» To do
Where the data below has the string "vittime", return the whole line.

(Saved data entries)
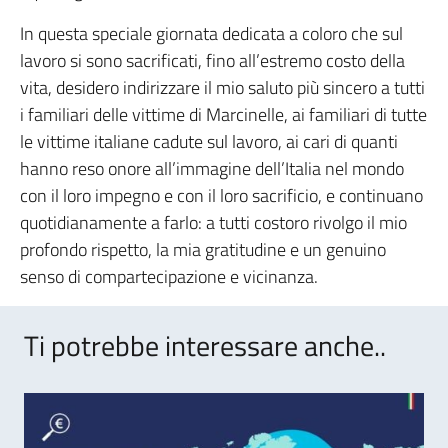
In questa speciale giornata dedicata a coloro che sul
lavoro si sono sacrificati, fino all’estremo costo della
vita, desidero indirizzare il mio saluto più sincero a tutti
i familiari delle vittime di Marcinelle, ai familiari di tutte
le vittime italiane cadute sul lavoro, ai cari di quanti
hanno reso onore all’immagine dell’Italia nel mondo
con il loro impegno e con il loro sacrificio, e continuano
quotidianamente a farlo: a tutti costoro rivolgo il mio
profondo rispetto, la mia gratitudine e un genuino
senso di compartecipazione e vicinanza.
Ti potrebbe interessare anche..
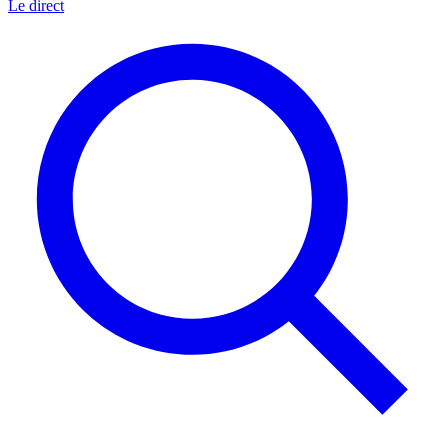
Le direct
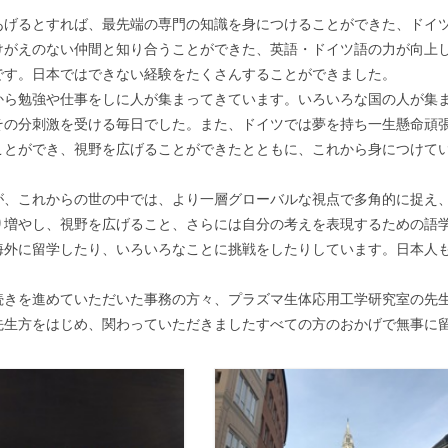
げるとすれば、最先端の専門の知識を身につけることができた、ドイツ
けがえのない仲間と知り合うことができた、英語・ドイツ語の力が向上
です。日本ではできない経験をたくさんすることができました。
ら勉強や仕事をしに人が集まってきています。いろいろな国の人が集ま
その分刺激を受ける毎日でした。また、ドイツでは夢を持ち一生懸命頑
ことができ、視野を広げることができたとともに、これから身につけて
、これからの世の中では、より一層グローバルな視点で多角的に捉え、
り増やし、視野を広げること、さらには自分の考えを表現するための語
海外に留学したり、いろいろなことに挑戦をしたりしています。日本人
きを進めていただいた事務の方々、プラズマ生体応用工学研究室の先生
先生方をはじめ、関わっていただきましたすべての方のおかげで無事に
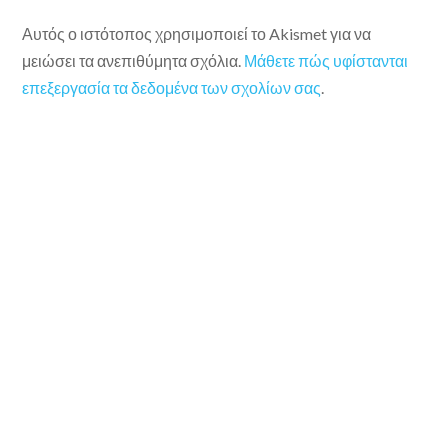
Αυτός ο ιστότοπος χρησιμοποιεί το Akismet για να
μειώσει τα ανεπιθύμητα σχόλια.
Μάθετε πώς υφίστανται
επεξεργασία τα δεδομένα των σχολίων σας
.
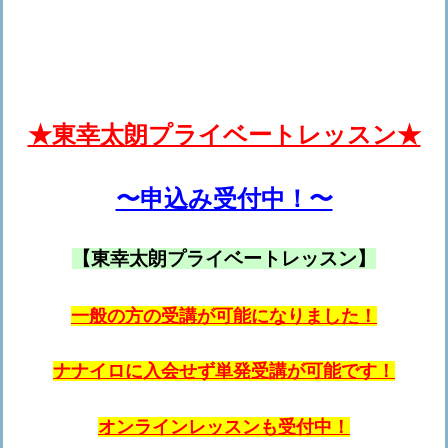
★東幸太朗プライベートレッスン★
〜申込み受付中！〜
【東
幸太朗
プライベートレッスン】
一般の方の受講が可能になりました！
ナナイロに入会せず単発受講が可能です！
オンラインレッスンも受付中！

» Response
i familiari delle vittime di Marcinelle, ai familiari di tutte
le vittime italiane cadute sul lavoro, ai cari di quanti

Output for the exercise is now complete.